Another obstacle consumers face in-store is translating the packet values given into real numbers; the figures we are presented on the front of the pack with are seldom proportionally consistent across the products we buy. Sometimes these will be per 100 grams, sometimes they’ll be per serving, and at other times they’ll be per pack or half pack.
In most cases, hidden away somewhere on the back will be the per 100 gram nutritional values; and this is a good centre of reference to use.
‘This is a useful way to compare between products and choose the one that best suits your health needs.’ Charlotte explains.
‘Anything that contains:
- Over 22.5 grams of sugar
- Over 1.5 grams of salt
- Over 17.5 grams of fat or
- Over 5 grams of saturated fat
Per 100g is considered ‘high’ for those nutrients.’
Solving the obesity problem
Between the two baskets is a marked increase in calories from sugar, and the evening meal options are heavier in terms of saturated fat.
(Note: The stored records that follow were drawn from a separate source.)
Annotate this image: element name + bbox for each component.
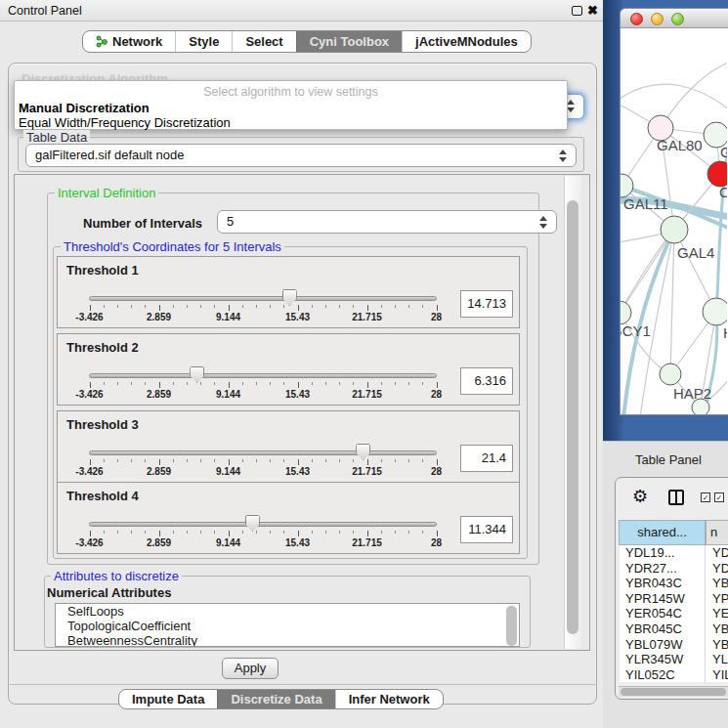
tab-style[interactable]: Style (175, 31, 232, 52)
slider-tick (117, 305, 118, 308)
slider-tick (312, 382, 313, 385)
slider-tick (229, 531, 230, 536)
threshold-slider-thumb[interactable] (282, 289, 297, 306)
numerical-attributes-list[interactable]: SelfLoopsTopologicalCoefficientBetweenne… (55, 603, 520, 647)
network-node-gal4[interactable] (661, 216, 688, 243)
threshold-value-field[interactable]: 14.713 (460, 290, 513, 318)
table-row[interactable]: YBR043CYBR0 (620, 576, 728, 591)
network-edge[interactable] (621, 84, 727, 110)
column-header-name[interactable]: n (706, 520, 728, 545)
network-window-titlebar[interactable] (621, 9, 728, 28)
slider-tick (90, 305, 91, 311)
dropdown-option-manual-discretization[interactable]: Manual Discretization (19, 101, 150, 115)
table-row[interactable]: YDL19...YDL1 (620, 545, 728, 561)
network-node-h[interactable] (703, 298, 727, 325)
cell-shared-name: YPR145W (625, 591, 685, 607)
threshold-slider-track[interactable] (89, 296, 437, 301)
slider-tick (367, 305, 368, 311)
column-header-shared-name[interactable]: shared... (619, 520, 706, 545)
slider-tick (325, 382, 326, 385)
checkbox-icon[interactable]: ✓ (714, 492, 724, 502)
table-row[interactable]: YLR345WYLR3 (620, 652, 728, 667)
numerical-attributes-label: Numerical Attributes (47, 585, 171, 600)
slider-tick (325, 531, 326, 534)
tab-infer-network[interactable]: Infer Network (335, 690, 443, 708)
threshold-value-field[interactable]: 6.316 (460, 367, 513, 395)
slider-tick (173, 305, 174, 308)
attribute-list-item[interactable]: SelfLoops (56, 604, 519, 619)
table-row[interactable]: YBL079WYBL0 (620, 637, 728, 653)
column-layout-icon[interactable] (668, 490, 684, 505)
table-row[interactable]: YIL052CYIL0 (620, 667, 728, 682)
table-hscrollbar-thumb[interactable] (621, 688, 726, 696)
attributes-list-scrollbar-thumb[interactable] (506, 606, 517, 646)
table-data-combobox[interactable]: galFiltered.sif default node (25, 144, 577, 167)
tab-jactivemnodules[interactable]: jActiveMNodules (402, 31, 531, 52)
minimize-traffic-light[interactable] (651, 13, 664, 25)
slider-tick (367, 459, 368, 465)
control-panel-title: Control Panel (8, 4, 82, 18)
slider-tick (242, 382, 243, 385)
network-canvas[interactable]: GAL80GCGAL11GAL4GCY1HHAP2 (621, 28, 727, 414)
slider-tick (312, 531, 313, 534)
threshold-slider-track[interactable] (89, 522, 437, 527)
application-window: Control Panel ✖ NetworkStyleSelectCyni T… (0, 0, 728, 728)
slider-tick-label: 9.144 (205, 389, 252, 400)
network-node[interactable] (692, 399, 709, 414)
slider-tick (367, 382, 368, 388)
slider-tick (242, 305, 243, 308)
close-traffic-light[interactable] (630, 13, 643, 25)
zoom-traffic-light[interactable] (671, 13, 684, 25)
slider-tick (283, 305, 284, 308)
attributes-group-label: Attributes to discretize (51, 569, 182, 583)
threshold-slider-track[interactable] (89, 450, 437, 455)
slider-tick (242, 531, 243, 534)
cell-name: YIL0 (712, 667, 728, 682)
slider-tick-label: -3.426 (66, 389, 113, 400)
dropdown-option-equal-width-frequency[interactable]: Equal Width/Frequency Discretization (19, 115, 231, 130)
network-node-gcy1[interactable] (621, 301, 631, 324)
network-edge[interactable] (661, 62, 727, 128)
tab-network[interactable]: Network (83, 31, 175, 52)
slider-tick (353, 305, 354, 308)
number-of-intervals-combobox[interactable]: 5 (217, 210, 557, 234)
slider-tick (325, 459, 326, 462)
network-view-window: GAL80GCGAL11GAL4GCY1HHAP2 (620, 8, 728, 415)
slider-tick (270, 305, 271, 308)
slider-tick (395, 382, 396, 385)
table-row[interactable]: YBR045CYBR0 (620, 621, 728, 637)
apply-button[interactable]: Apply (222, 658, 278, 679)
settings-scrollbar-thumb[interactable] (567, 200, 578, 634)
slider-tick (214, 382, 215, 385)
table-hscrollbar-track[interactable] (619, 686, 728, 697)
threshold-slider-thumb[interactable] (245, 515, 260, 532)
tab-discretize-data[interactable]: Discretize Data (217, 690, 334, 708)
table-row[interactable]: YPR145WYPR1 (620, 591, 728, 607)
float-window-icon[interactable] (572, 6, 582, 16)
slider-tick (256, 459, 257, 462)
close-icon[interactable]: ✖ (587, 3, 598, 18)
network-edge[interactable] (670, 230, 674, 374)
network-node-hap2[interactable] (660, 364, 681, 385)
slider-tick (270, 382, 271, 385)
checkbox-icon[interactable]: ✓ (701, 492, 710, 502)
tab-impute-data[interactable]: Impute Data (119, 690, 217, 708)
table-settings-gear-icon[interactable]: ⚙ (632, 486, 648, 507)
table-row[interactable]: YER054CYER0 (620, 606, 728, 621)
node-table[interactable]: YDL19...YDL1YDR27...YDR2YBR043CYBR0YPR14… (620, 545, 728, 682)
threshold-value-field[interactable]: 11.344 (460, 516, 513, 543)
attribute-list-item[interactable]: BetweennessCentrality (56, 633, 519, 647)
slider-tick (187, 382, 188, 385)
cell-name: YLR3 (712, 652, 728, 667)
tab-cyni-toolbox[interactable]: Cyni Toolbox (296, 31, 402, 52)
threshold-value-field[interactable]: 21.4 (460, 445, 513, 472)
threshold-slider-thumb[interactable] (356, 444, 370, 460)
threshold-slider-thumb[interactable] (190, 366, 204, 383)
attribute-list-item[interactable]: TopologicalCoefficient (56, 619, 519, 633)
cell-name: YBR0 (712, 576, 728, 591)
table-row[interactable]: YDR27...YDR2 (620, 561, 728, 577)
network-node-label: GAL11 (623, 195, 668, 212)
tab-select[interactable]: Select (232, 31, 295, 52)
tab-label: Infer Network (349, 690, 430, 708)
threshold-slider-track[interactable] (89, 373, 437, 378)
It’s certainly possible that this is playing a part in the nation’s growing waistline.
‘I think supermarkets have a huge role to play in helping to improve public health and in the obesity crisis.’ Charlotte explains.
‘A recent report looking at what the UK Government can do to reduce sugar intake in the UK, for example, has suggested that making changes to product placement and promotions on food items could have a beneficial impact on the UK’s sugar intake and hopefully on levels of obesity.’
However, while our grocery shop does play a role, there are a host of other determinants to consider.
One significant aspect which we haven’t taken into account is that, whereas 40 years ago, our grocery shop was a reliable indicator of what we would eat, it isn’t necessarily today.
As a nation we’ve come to frequent takeaways and restaurants much more often, again due to exponentially widening availability and choice; and perhaps even more so than the ready meal, this gives a huge degree of control away in terms of what goes into our food.
Furthermore, groceries have become cheaper in relative terms; which means we’re more willing to throw away what’s in the fridge in favour of a takeaway if we’re feeling spontaneous.
‘Some of the factors that are likely to be contributing to the obesity epidemic include the fact that we live in what is known as a ‘obesogenic’ environment.’ Charlotte tells us.
‘We now live in a world where access and availability of food is huge and changes and advances in food production mean that a lot of the foods we have such liberal access to are often energy dense and nutrient poor.’
‘It’s very easy to eat too much, and from a biological perspective it's also desirable to over consume rather than under consume too. Societal pressures and cultural norms also often lead us towards energy imbalance.’
‘For example, adverts on the television, promotions in supermarkets on high fat, high sugar foods and the typical foods we may feed young children may all influence our preferences, choices and ultimately eating behaviours throughout our lives.’
One of the upshots of this then, is education. We’ve learned so much about food and diet in the last 40 years, but are we putting it to use?
Many say that as a nation we need to be doing more to develop people’s dietary and nutritional knowledge, but also awareness of the nature of obesity and the risks associated with it. A better, wider understanding of it may not bring about a decisive, immediate end to the problem; but combining this with the other measures discussed will at least be a start.
‘The truth is, obesity isn’t caused by one single food, nutrient, gene or behaviour.’ Charlotte concludes. ‘Obesity is the result of a combination of biological, societal, environmental and behavioural mechanisms and there is no one solution to fix it. Multiple solutions however, together, over time can and will help to reduce the escalating rate of obesity.’